Below is a listing to write out in full, exactly as given, without its pictures.

===============

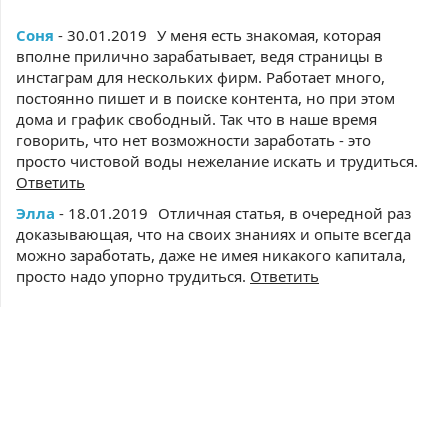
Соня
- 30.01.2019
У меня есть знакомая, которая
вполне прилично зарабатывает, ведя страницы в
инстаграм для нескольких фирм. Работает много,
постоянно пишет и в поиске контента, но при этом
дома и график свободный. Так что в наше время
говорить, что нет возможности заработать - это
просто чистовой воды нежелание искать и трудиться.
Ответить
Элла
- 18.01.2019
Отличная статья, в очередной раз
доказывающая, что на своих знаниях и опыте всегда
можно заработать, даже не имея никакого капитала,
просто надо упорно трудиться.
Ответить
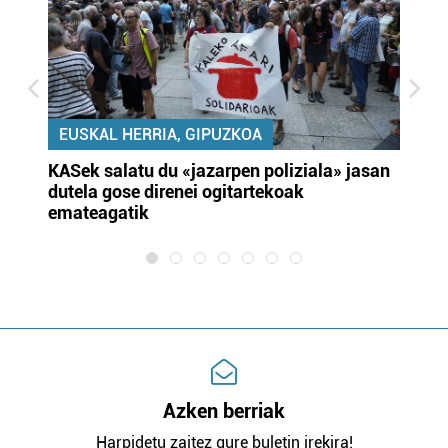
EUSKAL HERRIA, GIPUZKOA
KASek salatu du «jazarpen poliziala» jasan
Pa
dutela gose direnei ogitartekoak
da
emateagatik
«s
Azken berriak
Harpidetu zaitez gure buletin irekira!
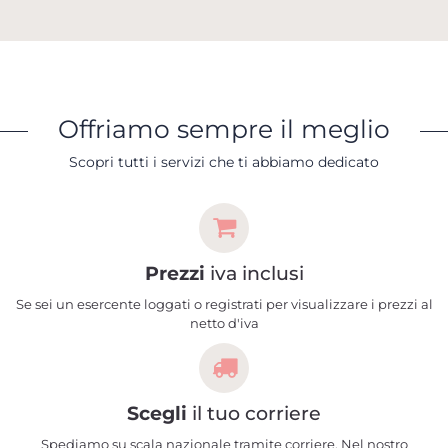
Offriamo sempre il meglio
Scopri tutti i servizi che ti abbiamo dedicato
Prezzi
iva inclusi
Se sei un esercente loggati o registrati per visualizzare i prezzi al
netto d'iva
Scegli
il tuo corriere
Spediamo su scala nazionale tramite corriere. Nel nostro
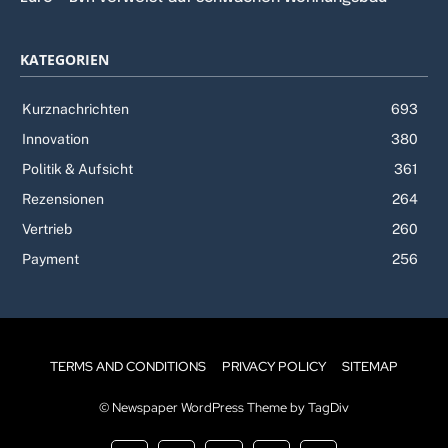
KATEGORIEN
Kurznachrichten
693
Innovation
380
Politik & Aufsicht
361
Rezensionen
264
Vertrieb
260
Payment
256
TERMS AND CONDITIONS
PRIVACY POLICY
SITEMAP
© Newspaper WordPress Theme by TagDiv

===============

■ **Output for this exercise**:
Соня
- 30.01.2019
У меня есть знакомая, которая
вполне прилично зарабатывает, ведя страницы в
инстаграм для нескольких фирм. Работает много,
постоянно пишет и в поиске контента, но при этом
дома и график свободный. Так что в наше время
говорить, что нет возможности заработать - это
просто чистовой воды нежелание искать и трудиться.
Ответить
Элла
- 18.01.2019
Отличная статья, в очередной раз
доказывающая, что на своих знаниях и опыте всегда
можно заработать, даже не имея никакого капитала,
просто надо упорно трудиться.
Ответить
EUSKAL HERRIA, GIPUZKOA
KASek salatu du «jazarpen poliziala» jasan
Pa
dutela gose direnei ogitartekoak
da
emateagatik
«s
Azken berriak
Harpidetu zaitez gure buletin irekira!
Offriamo sempre il meglio
Scopri tutti i servizi che ti abbiamo dedicato
Prezzi
iva inclusi
Se sei un esercente loggati o registrati per visualizzare i prezzi al
netto d'iva
Scegli
il tuo corriere
Spediamo su scala nazionale tramite corriere. Nel nostro
KATEGORIEN
Kurznachrichten
693
Innovation
380
Politik & Aufsicht
361
Rezensionen
264
Vertrieb
260
Payment
256
TERMS AND CONDITIONS
PRIVACY POLICY
SITEMAP
© Newspaper WordPress Theme by TagDiv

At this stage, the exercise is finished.